Helping Children Live Fully
Written by Dr. David Penberg   

 

Listen to the Podcast:

We view education as an opportunity to help children live life fully… Words from our mission. Some of you might be wondering, great, but how? With what tools? What kinds of measurement? And will it get my kid into Dartmouth? Not the point. The point is the kinds and qualities of experiences we provide that tap into children´s aesthetic and emotional worlds. It is about the development of sensibility. The recent Sant Jordi celebration, with its pageantry of dance and music, and cultural pride; the opening of the student art exhibit at the Gracia Arts Project last week with the gallery walls alive with the images student art work; the spontaneous expression of joy that cascaded out on the patio when nearly the entire elementary and middle school began dancing to a visiting jazz band. As educators, our vocabulary is dominated with concepts like critical intelligence, problem solving, collaborating, as signature qualities for the present and future work world. But what about the sense of wonder, the capacity for the spontaneous, the unlimited, boundless, generous, joy filled energy of imagination, self-expression and meaning making? What about those dispositions and habits of mind and being, that enrich the quality of our lives and our capacity to appreciate it? What are we doing to sustain it?

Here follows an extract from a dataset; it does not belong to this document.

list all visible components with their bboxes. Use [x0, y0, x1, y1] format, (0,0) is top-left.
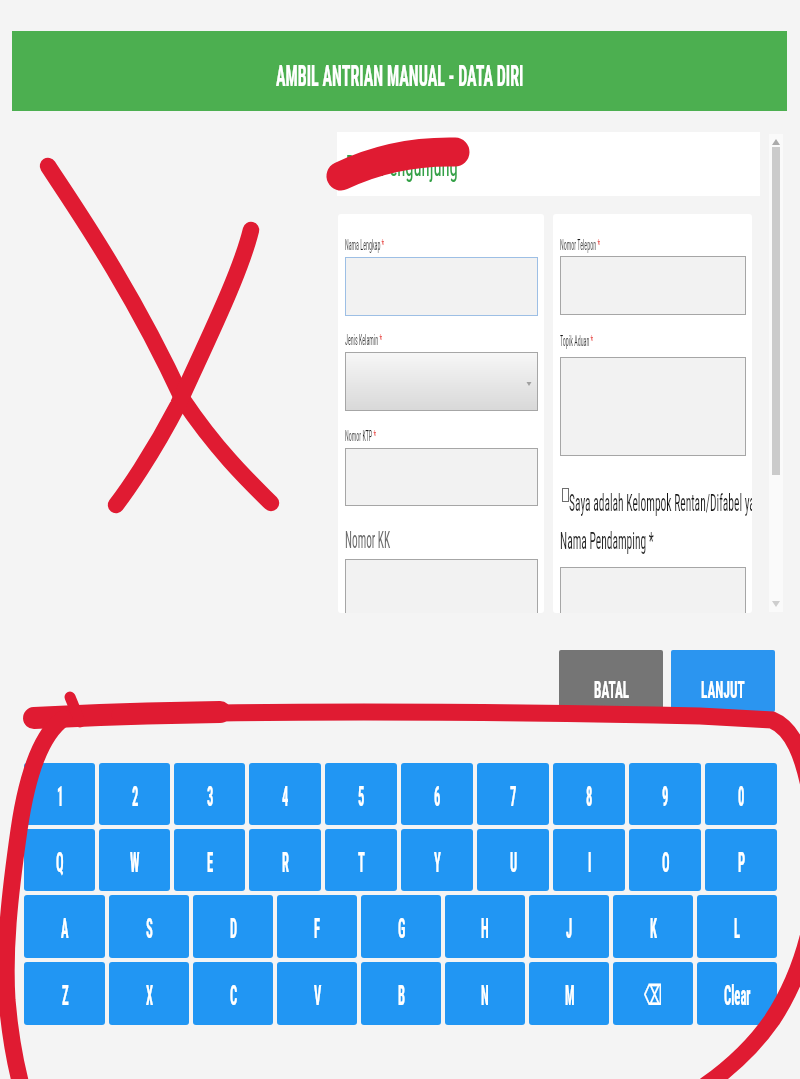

In my last letter, I shared an ominous and troubling tendency in many of our older students towards complacency and entitlement. This week I want to acknowledge the playfulness, hopefulness, goodness and gravity defying sense of happiness that so many possess. Our job (parents & teachers) is to inspire, cultivate, channel, and deepen these attributes. It is the life force that creates culture.

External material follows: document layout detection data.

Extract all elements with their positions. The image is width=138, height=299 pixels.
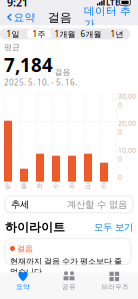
staticText: 30,000 bbox=[118, 92, 136, 109]
staticText: 0 bbox=[118, 173, 122, 182]
staticText: 요약 bbox=[14, 11, 36, 24]
button[interactable]: 6개월 bbox=[78, 28, 104, 39]
staticText: 1주 bbox=[32, 29, 46, 39]
button[interactable]: 요약 bbox=[3, 9, 40, 25]
staticText: 걸음 bbox=[48, 10, 72, 25]
button[interactable]: 걸음 bbox=[5, 239, 131, 265]
button[interactable]: 1일 bbox=[0, 28, 26, 39]
staticText: 1년 bbox=[110, 29, 124, 39]
staticText: 공유 bbox=[62, 283, 76, 291]
staticText: 데이터 추가 bbox=[84, 4, 131, 30]
staticText: 7,184 bbox=[4, 52, 53, 77]
button[interactable]: 요약 bbox=[0, 270, 46, 292]
button[interactable]: 1년 bbox=[104, 28, 130, 39]
staticText: 걸음 bbox=[54, 67, 70, 77]
staticText: 목 bbox=[68, 182, 76, 190]
staticText: 브라우즈 bbox=[101, 283, 129, 291]
staticText: 추세 bbox=[11, 199, 29, 210]
staticText: 현재까지 걸음 수가 평소보다 줄었습니다. bbox=[10, 256, 122, 277]
staticText: 1개월 bbox=[54, 29, 76, 39]
button[interactable]: 모두 보기 bbox=[94, 222, 133, 233]
staticText: LTE bbox=[106, 0, 119, 8]
button[interactable]: 브라우즈 bbox=[92, 270, 138, 292]
staticText: 9:21 bbox=[7, 0, 28, 10]
staticText: 1일 bbox=[6, 29, 20, 39]
button[interactable]: 1개월 bbox=[52, 28, 78, 39]
staticText: 10,000 bbox=[118, 146, 136, 164]
staticText: 월 bbox=[20, 182, 28, 190]
staticText: 평균 bbox=[4, 42, 20, 52]
button[interactable]: 1주 bbox=[26, 28, 52, 39]
button[interactable]: 추세 bbox=[5, 196, 133, 213]
staticText: 수 bbox=[52, 182, 60, 190]
staticText: 금 bbox=[84, 182, 92, 190]
staticText: 화 bbox=[36, 182, 44, 190]
staticText: 6개월 bbox=[80, 29, 102, 39]
staticText: 요약 bbox=[16, 283, 30, 291]
staticText: 2025. 5. 10. - 5. 16. bbox=[4, 77, 77, 88]
staticText: 하이라이트 bbox=[5, 220, 65, 234]
staticText: 계산할 수 없음 bbox=[67, 199, 127, 210]
button[interactable]: 공유 bbox=[46, 270, 92, 292]
staticText: 20,000 bbox=[118, 119, 136, 136]
staticText: 토 bbox=[100, 182, 108, 190]
staticText: 일 bbox=[4, 182, 12, 190]
button[interactable]: 데이터 추가 bbox=[80, 9, 135, 25]
staticText: 모두 보기 bbox=[94, 222, 133, 233]
staticText: 걸음 bbox=[17, 244, 33, 253]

Lately I have been thinking about academic rigor. Something we could use more of. But even more so, what about academic vitality: the openness to explore, take risks, make connections, improvise, experiment with ideas and with materials? What about learning to live life fully? My answer and my hope is this: Watch the patio some morning, between the jump rope, four square, soccer, hand games, and touch tag games that kids invent. We would be wise to know that this is more than child’s play. It is also culture making, living fully at its most genuine, its most vital.